Keith Simon: So, this anxiety thing started when you moved to Naples, I think, and it stayed with you. The way I read the book, if I read it right, is that you started getting your identity from basketball and, therefore, you put all kinds of pressure on yourself. What was that like? What was going on in your head during those basketball games? What kind of pressure did you put on yourself?

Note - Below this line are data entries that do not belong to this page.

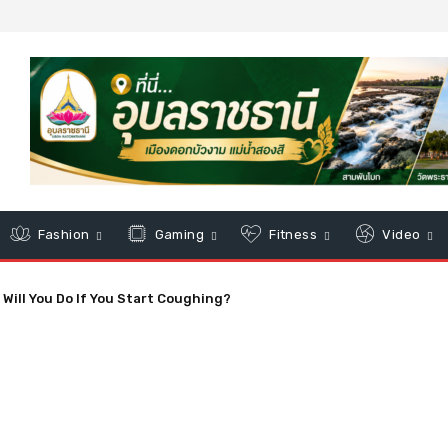
Fashion
Gaming
Fitness
Video
ion and Worries About Precedent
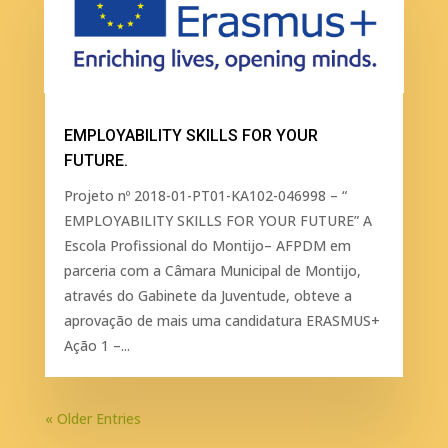
EMPLOYABILITY SKILLS FOR YOUR
FUTURE.
Projeto nº 2018-01-PT01-KA102-046998 – “
EMPLOYABILITY SKILLS FOR YOUR FUTURE” A
Escola Profissional do Montijo– AFPDM em
parceria com a Câmara Municipal de Montijo,
através do Gabinete da Juventude, obteve a
aprovação de mais uma candidatura ERASMUS+
Ação 1 –...
« Older Entries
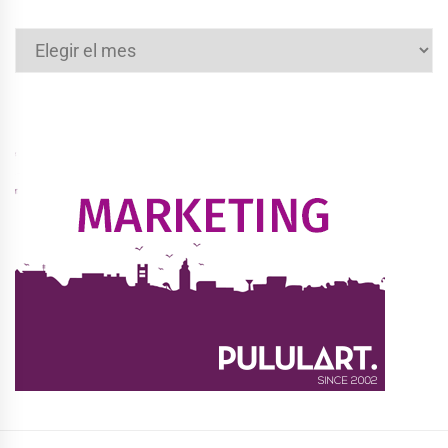
Archivos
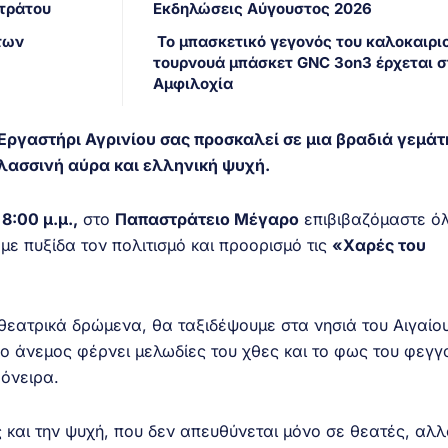
Στράτου
Εκδηλώσεις Αύγουστος 2026
των
Το μπασκετικό γεγονός του καλοκαιριο
τουρνουά μπάσκετ GNC 3on3 έρχεται σ
Αμφιλοχία
Εργαστήρι Αγρινίου σας προσκαλεί σε μια βραδιά γεμάτ
λασσινή αύρα και ελληνική ψυχή.
ς
8:00 μ.μ.,
στο
Παπαστράτειο Μέγαρο
επιβιβαζόμαστε όλ
με πυξίδα τον πολιτισμό και προορισμό τις
«Χαρές του
θεατρικά δρώμενα, θα ταξιδέψουμε στα νησιά του Αιγαίου
, ο άνεμος φέρνει μελωδίες του χθες και το φως του φεγγ
 όνειρα.
ς και την ψυχή, που δεν απευθύνεται μόνο σε θεατές, αλλ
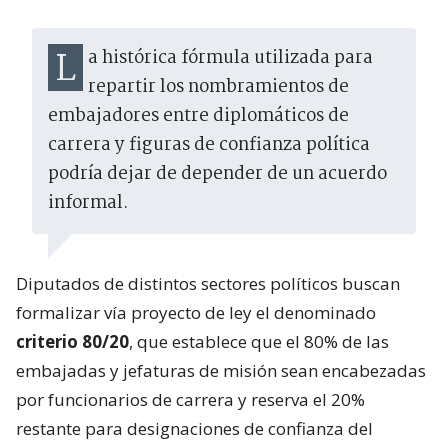
La histórica fórmula utilizada para
repartir los nombramientos de
embajadores entre diplomáticos de
carrera y figuras de confianza política
podría dejar de depender de un acuerdo
informal.
Diputados de distintos sectores políticos buscan
formalizar vía proyecto de ley el denominado
criterio 80/20
, que establece que el 80% de las
embajadas y jefaturas de misión sean encabezadas
por funcionarios de carrera y reserva el 20%
restante para designaciones de confianza del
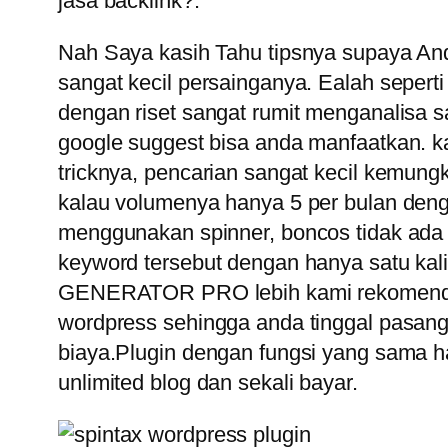
jasa backlink?.
Nah Saya kasih Tahu tipsnya supaya And
sangat kecil persainganya. Ealah seperti
dengan riset sangat rumit menganalisa sa
google suggest bisa anda manfaatkan. kata
tricknya, pencarian sangat kecil kemung
kalau volumenya hanya 5 per bulan dengan
menggunakan spinner, boncos tidak ada 
keyword tersebut dengan hanya satu kal
GENERATOR PRO lebih kami rekomendasik
wordpress sehingga anda tinggal pasang d
biaya.Plugin dengan fungsi yang sama
unlimited blog dan sekali bayar.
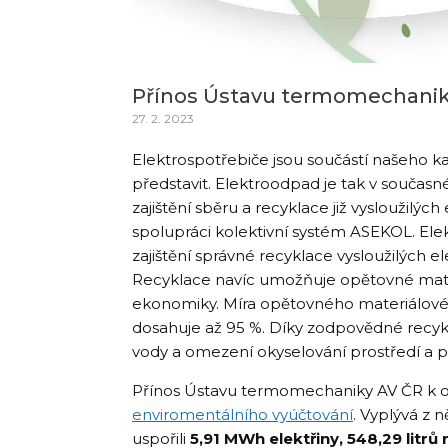
Přínos Ústavu termomechaniky
27. 2. 2023
Elektrospotřebiče jsou součástí našeho k
představit. Elektroodpad je tak v současn
zajištění sběru a recyklace již vysloužilý
spolupráci kolektivní systém ASEKOL. Ele
zajištění správné recyklace vysloužilých e
Recyklace navíc umožňuje opětovné materiá
ekonomiky. Míra opětovného materiálového
dosahuje až 95 %. Díky zodpovědné recykla
vody a omezení okyselování prostředí a 
Přínos Ústavu termomechaniky AV ČR k oc
enviromentálního vyúčtování
. Vyplývá z 
uspořili
5,91 MWh elektřiny, 548,29 litrů 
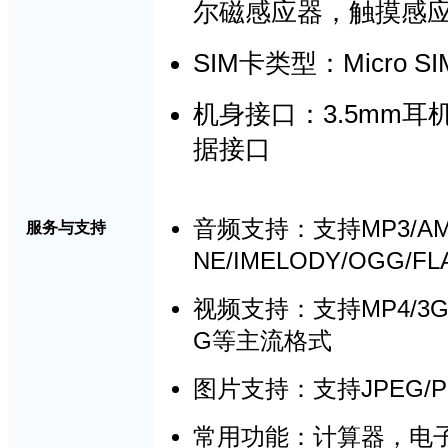
尔磁感应器，触摸感
SIM
Micro SI
卡类型：
3.5mm
机身接口：
耳
据接口
MP3/AM
音频支持
：
支持
服务与支持
NE/IMELODY/OGG/FL
MP4/3G
视频支持
：
支持
G
等主流格式
JPEG/P
图片支持：支持
常用功能：计算器，电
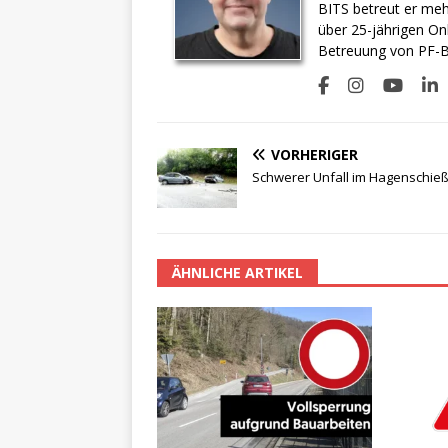
BITS betreut er meh
über 25-jährigen On
Betreuung von PF-BI
VORHERIGER
Schwerer Unfall im Hagenschie
ÄHNLICHE ARTIKEL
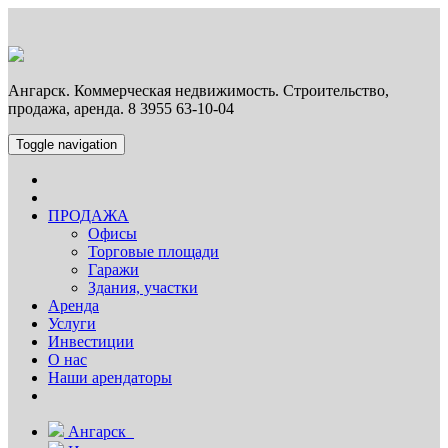
Ангарск. Коммерческая недвижимость. Строительство,
продажа, аренда. 8 3955 63-10-04
Toggle navigation
ПРОДАЖА
Офисы
Торговые площади
Гаражи
Здания, участки
Аренда
Услуги
Инвестиции
О нас
Наши арендаторы
Ангарск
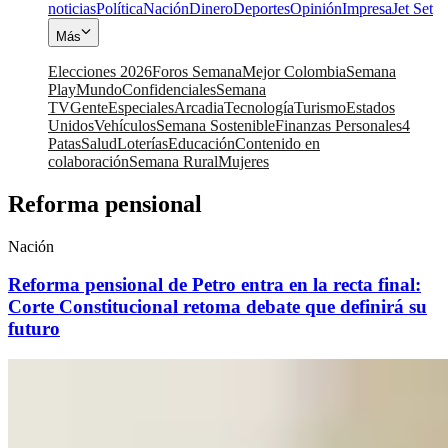
noticias
Política
Nación
Dinero
Deportes
Opinión
Impresa
Jet Set
Más
Elecciones 2026
Foros Semana
Mejor Colombia
Semana
Play
Mundo
Confidenciales
Semana
TV
Gente
Especiales
Arcadia
Tecnología
Turismo
Estados
Unidos
Vehículos
Semana Sostenible
Finanzas Personales
4
Patas
Salud
Loterías
Educación
Contenido en
colaboración
Semana Rural
Mujeres
Reforma pensional
Nación
Reforma pensional de Petro entra en la recta final:
Corte Constitucional retoma debate que definirá su
futuro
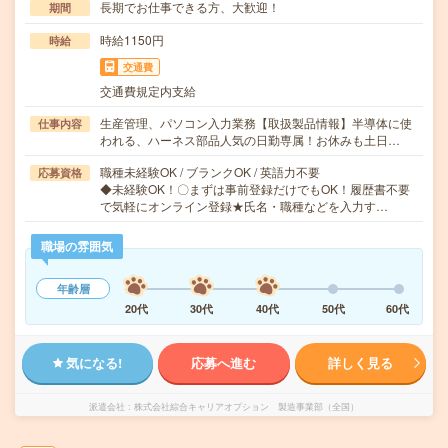
長期でお仕事できる方、大歓迎！
期間
時給1150円
時給
交通費
交通費規定内支給
生産管理、パソコン入力業務【取扱製品情報】半導体に使
仕事内容
われる、ハーネス部品人気の日勤専属！お休みも土日…
職種未経験OK / ブランクOK / 英語力不要
応募資格
◆未経験OK！〇まずは事前登録だけでもOK！履歴書不要
で気軽にオンライン登録★氏名・職種などを入力す…
職場の雰囲気
年齢層
20代
30代
40代
50代
60代
気になる!
応募へ進む
詳しく見る
派遣会社
株式会社綜合キャリアオプション 製造事業部（全国）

Jonathan Isaac: Immense pressure. And because basketball, for me, it really was my identity. It was the only thing that I saw in myself as good and worthy. And so, as I started to play basketball and I started to develop the friendships that I wanted in the beginning, it showed me that it's not me that people like or that people want, it's the fact that I can play ball. And no knock on them, even family. Even as I began to grow as a basketball player, the interest from my family and excitement and all those stuff, started to come around. Girls started to like me because the basketball player that I was, and so, it was so easy for me to attach my worth to the game. And I think that's something that we all do in one way or another until we're able to find their identity in Christ. And so it was tough. I put so much pressure on myself because I always felt that if I didn't perform on the court, then I would lose all of the love and attention that I had gained through becoming a good basketball player. And so, it just, on one hand, it forced me to work really hard and to become a great basketball player, but at the same time, I still had these underlying fears and anxieties that I was dealing with, that basketball couldn't sustain.

Keith Simon: Yeah, I think everybody can identify with that. Maybe it's not basketball. Maybe it's being the smartest guy in the room, maybe it's having a great family, maybe it's career success. There's so many things that we build our identity on, and as long as we building identity on something that we can lose, we're always going to be insecure. We're always going to worry, we're always going to be scared. Now, you mentioned you want to build your identity on Christ, so help us understand what you mean by that, because that's not language that all of us use or are comfortable with.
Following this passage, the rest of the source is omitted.